Wordcount: 636 words.
Thick, opacus clouds littered the sky. Everyone in the city below knew that today was the day, and were acting accordingly. Churches were packed, as well as bars, and the entire world mourned. It would only be a few hours now, and tension sparked throughout the globe.
It couldn’t be stopped or diverted, not for lack of trying mind you, and many had accepted their fate. Many more hadn’t, but it didn’t matter.
The asteroid would hit soon.
The asteroid was huge, and fast. Its course had been known for years, and it was too late that people realised the course was wrong. Its name was 1997XF11, and it was predicted to pass dangerously close to earth but still miss it in the year 2028.
Turned out that we had miscalculated, or something had moved it, but largely it didn’t matter. It was going to hit us, hit earth, and all life would be wiped out.
It is the year 2027, and humanity will face its doom with solemn honour. Or panic and mayhem, but again, it doesn’t matter.

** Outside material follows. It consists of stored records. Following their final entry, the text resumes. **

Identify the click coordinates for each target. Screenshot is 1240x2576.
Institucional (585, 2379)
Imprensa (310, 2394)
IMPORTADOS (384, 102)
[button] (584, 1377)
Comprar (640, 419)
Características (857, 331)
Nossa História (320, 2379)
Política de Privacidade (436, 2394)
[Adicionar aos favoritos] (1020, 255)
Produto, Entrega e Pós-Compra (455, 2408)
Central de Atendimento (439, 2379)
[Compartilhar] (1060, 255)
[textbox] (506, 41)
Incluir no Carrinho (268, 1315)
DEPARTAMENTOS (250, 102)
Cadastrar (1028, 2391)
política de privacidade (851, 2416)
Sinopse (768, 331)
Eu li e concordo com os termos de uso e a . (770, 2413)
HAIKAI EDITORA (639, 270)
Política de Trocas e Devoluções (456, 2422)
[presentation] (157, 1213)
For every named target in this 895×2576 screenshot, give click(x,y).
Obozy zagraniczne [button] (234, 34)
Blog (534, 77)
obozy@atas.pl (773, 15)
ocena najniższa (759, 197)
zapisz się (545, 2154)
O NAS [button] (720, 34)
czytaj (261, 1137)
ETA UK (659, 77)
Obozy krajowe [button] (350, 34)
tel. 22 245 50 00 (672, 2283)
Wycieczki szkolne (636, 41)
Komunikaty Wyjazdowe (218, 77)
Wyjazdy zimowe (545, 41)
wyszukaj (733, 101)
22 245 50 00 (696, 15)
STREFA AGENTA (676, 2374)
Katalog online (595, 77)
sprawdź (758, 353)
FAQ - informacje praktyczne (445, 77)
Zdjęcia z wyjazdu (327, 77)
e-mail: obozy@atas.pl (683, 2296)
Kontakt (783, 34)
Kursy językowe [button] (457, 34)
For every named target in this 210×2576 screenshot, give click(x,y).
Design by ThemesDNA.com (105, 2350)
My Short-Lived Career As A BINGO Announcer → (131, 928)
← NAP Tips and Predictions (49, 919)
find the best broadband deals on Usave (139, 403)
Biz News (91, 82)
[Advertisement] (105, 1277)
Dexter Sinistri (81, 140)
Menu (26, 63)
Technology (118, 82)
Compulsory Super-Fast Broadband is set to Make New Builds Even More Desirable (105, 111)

Asteroid 1997XF11 was about 1,6 kilometres across, and is going to hit the earth at about 48 280 kilometres per hour. It will hit with the energy of a 1 million megaton bomb. The sheer magnitude of that kind of explosion is unimaginable. To put that in perspective, the bomb dropped on Hiroshima was 20 kilotons. The largest nuclear bombs made today reach about 70 or 80 megatons.
So, you get the idea. We’re fucked, royally so.
At first, most people thought it was a hoax. Then they got angry, and protests and looting broke out in numbers never reached before. The damage would take decades to repair, they predicted, and we would not live long enough to see those repairs.
Globally, everyone went through the five stages of grief. Some got stuck at the stages along the way, and crime rates skyrocketed. Eventually, people calmed down, and decided to fight their fate.
I’ll let you guess how that worked out.
We couldn’t destroy it, we couldn’t move it, we couldn’t move ourselves. We tried them all, and each one failed. Our attempts at colonisation were the hardest to watch fail, or rather, listen to. The transmissions from our dying space-farers were heart-wrenching, and I figure you could have heard our hopes dying too if you listened hard enough.
The world collectively sighed, wept, and prepared for the end.
Of course, the looting picked up again, alongside violence and debauchery. For years, the world was in turmoil. When we entered into our final year, things seemed to calm down. Relatively speaking, at least.
People realised that they would die, and they couldn’t stop that. Some sought God, others sought solace in drugs, some gathered up family and friends and strove to make their final moments worthwhile.
That brings us to today. With hours left.
The clouds are swirling, making way for the sheer size and force of what is about to strike. We can all see it, in person or on TV. It would land in the ocean, and cause massive tidal waves along the coasts. The dust and debris kicked up would block the sun, and suffocate our planet.
Not all of us would die today.
Small (comparatively) pieces of the asteroid have broken up, and chunks the size of houses and apartment buildings are striking the globe. The impacts are easily felt, as small atomic bomb worthy explosions rock the world.
It’s strange, to hear 11 billion people screaming together.
After the explosion, people will struggle onwards. Desperately clinging to life on a dying world, sunless and smothered in ash.
Breathing will be hard, let alone doing all that’s needed to survive.
The end of the world, and it seems the popular saying was wrong.
The world ended in a bang, and then a whimper.